Está muy extendida, quizás demasiado, la idea de que las convicciones hoy en día no sirven para nada, que son inútiles puesto que lo que reporta pingües beneficios suele ser jugar en el equipo del poder, sea este político, financiero o mediático. Lo que produce réditos realmente es orientarse al sol que más calienta, ver y callar, ceder con ocasión y sin ella, si es necesario, adular y, por supuesto, discurrir por la senda de la apariencia sin mayores problemas. Todo con tal de alcanzar el objetivo previsto. Si en el camino se caen los principios, qué le vamos a hacer.

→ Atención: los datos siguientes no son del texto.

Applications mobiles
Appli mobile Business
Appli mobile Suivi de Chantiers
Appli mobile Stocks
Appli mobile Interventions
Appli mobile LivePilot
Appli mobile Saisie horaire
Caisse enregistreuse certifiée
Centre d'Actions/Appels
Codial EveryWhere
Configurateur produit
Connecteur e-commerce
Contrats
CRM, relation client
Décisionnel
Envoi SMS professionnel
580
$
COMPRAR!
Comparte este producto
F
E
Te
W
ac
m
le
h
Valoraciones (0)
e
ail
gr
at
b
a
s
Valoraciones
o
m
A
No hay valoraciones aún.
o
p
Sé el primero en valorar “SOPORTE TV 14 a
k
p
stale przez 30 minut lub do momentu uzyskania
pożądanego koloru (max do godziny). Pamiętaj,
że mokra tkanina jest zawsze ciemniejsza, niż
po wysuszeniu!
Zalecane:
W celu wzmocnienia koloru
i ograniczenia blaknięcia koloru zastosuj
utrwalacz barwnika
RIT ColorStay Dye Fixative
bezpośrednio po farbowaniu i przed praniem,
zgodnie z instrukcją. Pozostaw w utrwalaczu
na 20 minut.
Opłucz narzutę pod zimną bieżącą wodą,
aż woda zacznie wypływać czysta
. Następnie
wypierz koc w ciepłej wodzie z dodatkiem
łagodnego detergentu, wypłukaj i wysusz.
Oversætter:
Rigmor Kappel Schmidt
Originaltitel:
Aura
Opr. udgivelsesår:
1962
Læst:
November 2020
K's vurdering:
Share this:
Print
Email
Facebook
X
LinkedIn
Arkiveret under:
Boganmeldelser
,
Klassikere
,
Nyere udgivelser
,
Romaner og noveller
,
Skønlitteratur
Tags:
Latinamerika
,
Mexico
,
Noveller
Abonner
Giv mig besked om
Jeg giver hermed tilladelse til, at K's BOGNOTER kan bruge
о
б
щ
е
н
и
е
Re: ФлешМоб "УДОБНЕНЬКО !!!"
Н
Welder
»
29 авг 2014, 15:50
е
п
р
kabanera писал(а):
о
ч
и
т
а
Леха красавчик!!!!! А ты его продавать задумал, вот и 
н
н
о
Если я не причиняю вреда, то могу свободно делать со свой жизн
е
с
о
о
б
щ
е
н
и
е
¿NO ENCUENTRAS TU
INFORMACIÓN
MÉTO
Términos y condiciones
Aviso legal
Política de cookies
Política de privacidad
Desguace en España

Probablemente, la renuncia a las convicciones, algo más frecuente de lo que parece, y que está en la base de la profunda crisis que vivimos también en el mundo occidental, ha dado lugar a un panorama en el que se va agostando la perspectiva crítica, en el que todo tiene precio, absolutamente todo, en el que todo es relativo, en el que el valor de las personas se mide por su éxito, mejor si es fulgurante, en el que, en efecto, la verdad no interesa porque puede complicar las cosas. Es más positivo simular, fingir, mirar para otro lado, y por supuesto rehuir el compromiso. Es decir, a base de genuflexiones sistemáticas ante los nuevos ídolos de este mundo, hemos construido un ambiente general en el que no es habitual encontrarse con personas acostumbradas a pensar por si mismas, en el que la crítica serena y razonable brilla por su ausencia y en el que, no pocas veces, las personas no se consideran más que objetos de usar y tirar cuándo ninguna utilidad reportan.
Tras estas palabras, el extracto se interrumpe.